Declaration of Independence: All men are created equal; they are endowed by their Creator with certain inalienable rights.

Bellarmine: All men are equal, not in wisdom or grace, but in the essence and nature of mankind (De Laicis, c.7) There is no reason why among equals one should rule rather than another (ibid.). Let rulers remember that they preside over men who are of the same nature as they themselves. (De Officus Princ. c. 22). Political right is immediately from God and necessarily inherent in the nature of man (De Laicis, c. 6, note 1).

St.
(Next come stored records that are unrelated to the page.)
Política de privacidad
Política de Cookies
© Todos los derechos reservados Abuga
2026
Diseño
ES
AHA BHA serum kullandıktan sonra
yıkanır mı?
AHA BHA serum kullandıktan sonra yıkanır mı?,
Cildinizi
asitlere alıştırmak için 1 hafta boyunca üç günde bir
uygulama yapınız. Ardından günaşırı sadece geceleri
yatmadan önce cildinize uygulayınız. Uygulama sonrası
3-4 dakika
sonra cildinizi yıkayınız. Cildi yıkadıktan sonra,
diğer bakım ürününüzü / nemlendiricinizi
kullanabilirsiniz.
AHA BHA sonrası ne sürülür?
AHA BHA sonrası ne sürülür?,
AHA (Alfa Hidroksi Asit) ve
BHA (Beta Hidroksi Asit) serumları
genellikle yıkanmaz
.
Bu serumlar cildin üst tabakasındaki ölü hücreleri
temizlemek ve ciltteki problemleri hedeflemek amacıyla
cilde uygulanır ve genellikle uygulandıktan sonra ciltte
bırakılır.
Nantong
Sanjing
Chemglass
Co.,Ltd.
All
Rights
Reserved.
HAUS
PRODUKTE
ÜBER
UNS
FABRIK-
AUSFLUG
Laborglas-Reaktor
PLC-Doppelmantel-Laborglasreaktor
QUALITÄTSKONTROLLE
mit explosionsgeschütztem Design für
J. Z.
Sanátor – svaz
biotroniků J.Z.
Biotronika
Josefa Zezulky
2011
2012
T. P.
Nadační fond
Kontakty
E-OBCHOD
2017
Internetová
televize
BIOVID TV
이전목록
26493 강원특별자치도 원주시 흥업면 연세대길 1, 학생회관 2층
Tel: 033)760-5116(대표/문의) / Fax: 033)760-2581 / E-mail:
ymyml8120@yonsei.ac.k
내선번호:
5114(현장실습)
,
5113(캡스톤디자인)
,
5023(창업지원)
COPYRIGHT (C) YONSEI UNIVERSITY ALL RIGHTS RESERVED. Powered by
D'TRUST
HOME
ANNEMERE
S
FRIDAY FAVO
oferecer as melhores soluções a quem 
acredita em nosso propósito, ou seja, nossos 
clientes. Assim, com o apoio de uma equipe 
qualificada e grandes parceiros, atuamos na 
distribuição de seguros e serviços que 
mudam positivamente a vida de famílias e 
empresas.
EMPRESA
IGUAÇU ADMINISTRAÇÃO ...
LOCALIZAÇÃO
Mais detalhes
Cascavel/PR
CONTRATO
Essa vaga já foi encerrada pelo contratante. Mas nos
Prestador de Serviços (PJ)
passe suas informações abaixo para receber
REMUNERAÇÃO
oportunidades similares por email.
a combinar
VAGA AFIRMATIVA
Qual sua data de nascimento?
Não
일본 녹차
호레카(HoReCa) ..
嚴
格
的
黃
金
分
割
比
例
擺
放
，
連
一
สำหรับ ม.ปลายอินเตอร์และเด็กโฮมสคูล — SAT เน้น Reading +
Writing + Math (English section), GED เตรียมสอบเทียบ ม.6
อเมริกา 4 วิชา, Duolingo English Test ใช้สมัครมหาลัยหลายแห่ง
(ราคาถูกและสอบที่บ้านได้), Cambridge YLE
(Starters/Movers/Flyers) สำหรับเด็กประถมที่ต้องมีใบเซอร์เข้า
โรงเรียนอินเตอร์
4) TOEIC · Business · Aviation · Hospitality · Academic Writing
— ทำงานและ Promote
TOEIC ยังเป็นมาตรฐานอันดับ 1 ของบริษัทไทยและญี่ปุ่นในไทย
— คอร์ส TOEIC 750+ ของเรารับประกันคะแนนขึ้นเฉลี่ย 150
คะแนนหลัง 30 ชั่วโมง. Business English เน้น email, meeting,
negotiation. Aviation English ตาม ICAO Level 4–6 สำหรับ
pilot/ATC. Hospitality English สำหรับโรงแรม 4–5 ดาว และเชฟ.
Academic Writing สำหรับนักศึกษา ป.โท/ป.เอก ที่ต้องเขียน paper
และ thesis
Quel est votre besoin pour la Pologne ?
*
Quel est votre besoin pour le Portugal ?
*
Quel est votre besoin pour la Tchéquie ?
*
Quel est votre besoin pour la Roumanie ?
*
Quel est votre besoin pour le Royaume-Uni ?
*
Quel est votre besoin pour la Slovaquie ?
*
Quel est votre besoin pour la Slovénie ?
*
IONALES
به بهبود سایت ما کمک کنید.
Thomas: Nature made all men equal in liberty, though not in their natural perfections (II Sent., d. xliv, q. 1, a. 3. ad 1).


The function of government

Declaration of Independence: To secure these rights governments are instituted among men.

Bellarmine: It is impossible for men to live together without someone to care for the common good. Men must be governed by someone lest they be willing to perish (De Laicis, c. 6).

St. Thomas: To ordain anything for the common good belongs either to the whole people, or to someone who is the viceregent of the whole people (Summa, la llae, q. 90, a. 3).


The source of power

Declaration of Independence: Governments are instituted among men, deriving their just powers from the consent of the governed.

Bellarmine: It depends upon the consent of the multitude to constitute over itself a king, consul, or other magistrate. This power is, indeed, from God, but vested in a particular ruler by the counsel and election of men (De Laicis, c. 6, notes 4 and 5). The people themselves immediately and directly hold the political power (De Clericis, c. 7).

St. Thomas: Therefore the making of a law belongs either to the whole people or to a public personage who has care of the whole people (Summa, la llae, q. 90, a. 3). The ruler has power and eminence from the subjects, and, in the event of his despising them, he sometimes loses both his power and position (De Erudit. Princ. Bk. I, c. 6).


The right to change the government

Declaration of Independence: Whenever any form of government becomes destructive of these ends, it is the right of the people to alter or abolish it, and to institute a new government…Prudence, indeed, will dictate that governments long established should not be changed for light and transient reasons.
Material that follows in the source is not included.